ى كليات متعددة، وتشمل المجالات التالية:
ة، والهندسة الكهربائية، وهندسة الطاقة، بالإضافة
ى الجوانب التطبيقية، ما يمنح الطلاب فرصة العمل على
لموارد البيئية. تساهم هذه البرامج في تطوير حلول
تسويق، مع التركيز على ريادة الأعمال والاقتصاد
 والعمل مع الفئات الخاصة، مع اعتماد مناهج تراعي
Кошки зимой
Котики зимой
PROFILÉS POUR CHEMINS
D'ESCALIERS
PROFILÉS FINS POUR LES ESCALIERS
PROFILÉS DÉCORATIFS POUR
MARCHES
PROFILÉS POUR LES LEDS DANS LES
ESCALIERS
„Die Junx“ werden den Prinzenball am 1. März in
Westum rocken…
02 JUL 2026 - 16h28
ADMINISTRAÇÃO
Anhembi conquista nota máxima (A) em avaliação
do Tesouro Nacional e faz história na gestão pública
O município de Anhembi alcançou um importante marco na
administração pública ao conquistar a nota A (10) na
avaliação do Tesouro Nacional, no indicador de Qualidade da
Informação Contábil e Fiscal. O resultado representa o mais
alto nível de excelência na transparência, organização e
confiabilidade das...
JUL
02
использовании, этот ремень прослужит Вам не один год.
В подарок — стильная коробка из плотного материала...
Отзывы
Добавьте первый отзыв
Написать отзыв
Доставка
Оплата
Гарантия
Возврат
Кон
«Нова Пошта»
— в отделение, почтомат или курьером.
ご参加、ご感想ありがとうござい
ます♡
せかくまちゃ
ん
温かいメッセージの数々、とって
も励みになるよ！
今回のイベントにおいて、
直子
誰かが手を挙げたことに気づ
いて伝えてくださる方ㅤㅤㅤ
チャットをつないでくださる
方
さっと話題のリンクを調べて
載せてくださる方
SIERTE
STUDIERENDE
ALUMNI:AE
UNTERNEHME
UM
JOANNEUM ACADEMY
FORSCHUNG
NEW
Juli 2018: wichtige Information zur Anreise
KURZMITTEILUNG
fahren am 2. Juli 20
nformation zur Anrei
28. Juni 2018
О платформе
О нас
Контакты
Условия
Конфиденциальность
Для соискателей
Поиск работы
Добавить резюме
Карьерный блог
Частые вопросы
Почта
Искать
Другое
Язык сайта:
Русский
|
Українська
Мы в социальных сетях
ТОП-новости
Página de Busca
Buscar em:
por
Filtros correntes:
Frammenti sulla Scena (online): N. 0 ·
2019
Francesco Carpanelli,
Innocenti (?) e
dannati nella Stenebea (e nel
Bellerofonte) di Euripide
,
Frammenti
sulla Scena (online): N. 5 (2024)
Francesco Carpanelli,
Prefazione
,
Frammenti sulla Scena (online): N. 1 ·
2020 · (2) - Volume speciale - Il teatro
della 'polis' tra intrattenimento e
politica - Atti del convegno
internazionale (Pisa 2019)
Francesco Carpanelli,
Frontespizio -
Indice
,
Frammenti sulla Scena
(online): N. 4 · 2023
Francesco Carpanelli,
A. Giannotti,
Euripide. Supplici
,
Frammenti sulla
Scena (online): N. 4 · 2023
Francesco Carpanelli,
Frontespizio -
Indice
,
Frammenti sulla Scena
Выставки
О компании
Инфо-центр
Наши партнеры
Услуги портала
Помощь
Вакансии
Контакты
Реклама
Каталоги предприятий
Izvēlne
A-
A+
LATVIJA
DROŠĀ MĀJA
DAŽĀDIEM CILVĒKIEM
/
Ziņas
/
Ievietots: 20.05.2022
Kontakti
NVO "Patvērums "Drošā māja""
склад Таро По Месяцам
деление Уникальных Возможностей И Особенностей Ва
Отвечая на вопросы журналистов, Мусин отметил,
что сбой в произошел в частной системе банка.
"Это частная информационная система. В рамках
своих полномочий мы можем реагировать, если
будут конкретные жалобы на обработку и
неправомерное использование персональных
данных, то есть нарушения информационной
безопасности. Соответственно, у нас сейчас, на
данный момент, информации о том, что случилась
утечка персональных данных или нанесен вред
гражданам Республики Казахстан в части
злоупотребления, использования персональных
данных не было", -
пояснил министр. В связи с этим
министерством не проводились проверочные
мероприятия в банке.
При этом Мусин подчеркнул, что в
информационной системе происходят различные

###

Write all the data out again, exactly.

ى كليات متعددة، وتشمل المجالات التالية:
ة، والهندسة الكهربائية، وهندسة الطاقة، بالإضافة
ى الجوانب التطبيقية، ما يمنح الطلاب فرصة العمل على
لموارد البيئية. تساهم هذه البرامج في تطوير حلول
تسويق، مع التركيز على ريادة الأعمال والاقتصاد
 والعمل مع الفئات الخاصة، مع اعتماد مناهج تراعي
Кошки зимой
Котики зимой
PROFILÉS POUR CHEMINS
D'ESCALIERS
PROFILÉS FINS POUR LES ESCALIERS
PROFILÉS DÉCORATIFS POUR
MARCHES
PROFILÉS POUR LES LEDS DANS LES
ESCALIERS
„Die Junx“ werden den Prinzenball am 1. März in
Westum rocken…
02 JUL 2026 - 16h28
ADMINISTRAÇÃO
Anhembi conquista nota máxima (A) em avaliação
do Tesouro Nacional e faz história na gestão pública
O município de Anhembi alcançou um importante marco na
administração pública ao conquistar a nota A (10) na
avaliação do Tesouro Nacional, no indicador de Qualidade da
Informação Contábil e Fiscal. O resultado representa o mais
alto nível de excelência na transparência, organização e
confiabilidade das...
JUL
02
использовании, этот ремень прослужит Вам не один год.
В подарок — стильная коробка из плотного материала...
Отзывы
Добавьте первый отзыв
Написать отзыв
Доставка
Оплата
Гарантия
Возврат
Кон
«Нова Пошта»
— в отделение, почтомат или курьером.
ご参加、ご感想ありがとうござい
ます♡
せかくまちゃ
ん
温かいメッセージの数々、とって
も励みになるよ！
今回のイベントにおいて、
直子
誰かが手を挙げたことに気づ
いて伝えてくださる方ㅤㅤㅤ
チャットをつないでくださる
方
さっと話題のリンクを調べて
載せてくださる方
SIERTE
STUDIERENDE
ALUMNI:AE
UNTERNEHME
UM
JOANNEUM ACADEMY
FORSCHUNG
NEW
Juli 2018: wichtige Information zur Anreise
KURZMITTEILUNG
fahren am 2. Juli 20
nformation zur Anrei
28. Juni 2018
О платформе
О нас
Контакты
Условия
Конфиденциальность
Для соискателей
Поиск работы
Добавить резюме
Карьерный блог
Частые вопросы
Почта
Искать
Другое
Язык сайта:
Русский
|
Українська
Мы в социальных сетях
ТОП-новости
Página de Busca
Buscar em:
por
Filtros correntes:
Frammenti sulla Scena (online): N. 0 ·
2019
Francesco Carpanelli,
Innocenti (?) e
dannati nella Stenebea (e nel
Bellerofonte) di Euripide
,
Frammenti
sulla Scena (online): N. 5 (2024)
Francesco Carpanelli,
Prefazione
,
Frammenti sulla Scena (online): N. 1 ·
2020 · (2) - Volume speciale - Il teatro
della 'polis' tra intrattenimento e
politica - Atti del convegno
internazionale (Pisa 2019)
Francesco Carpanelli,
Frontespizio -
Indice
,
Frammenti sulla Scena
(online): N. 4 · 2023
Francesco Carpanelli,
A. Giannotti,
Euripide. Supplici
,
Frammenti sulla
Scena (online): N. 4 · 2023
Francesco Carpanelli,
Frontespizio -
Indice
,
Frammenti sulla Scena
Выставки
О компании
Инфо-центр
Наши партнеры
Услуги портала
Помощь
Вакансии
Контакты
Реклама
Каталоги предприятий
Izvēlne
A-
A+
LATVIJA
DROŠĀ MĀJA
DAŽĀDIEM CILVĒKIEM
/
Ziņas
/
Ievietots: 20.05.2022
Kontakti
NVO "Patvērums "Drošā māja""
склад Таро По Месяцам
деление Уникальных Возможностей И Особенностей Ва
Отвечая на вопросы журналистов, Мусин отметил,
что сбой в произошел в частной системе банка.
"Это частная информационная система. В рамках
своих полномочий мы можем реагировать, если
будут конкретные жалобы на обработку и
неправомерное использование персональных
данных, то есть нарушения информационной
безопасности. Соответственно, у нас сейчас, на
данный момент, информации о том, что случилась
утечка персональных данных или нанесен вред
гражданам Республики Казахстан в части
злоупотребления, использования персональных
данных не было", -
пояснил министр. В связи с этим
министерством не проводились проверочные
мероприятия в банке.
При этом Мусин подчеркнул, что в
информационной системе происходят различные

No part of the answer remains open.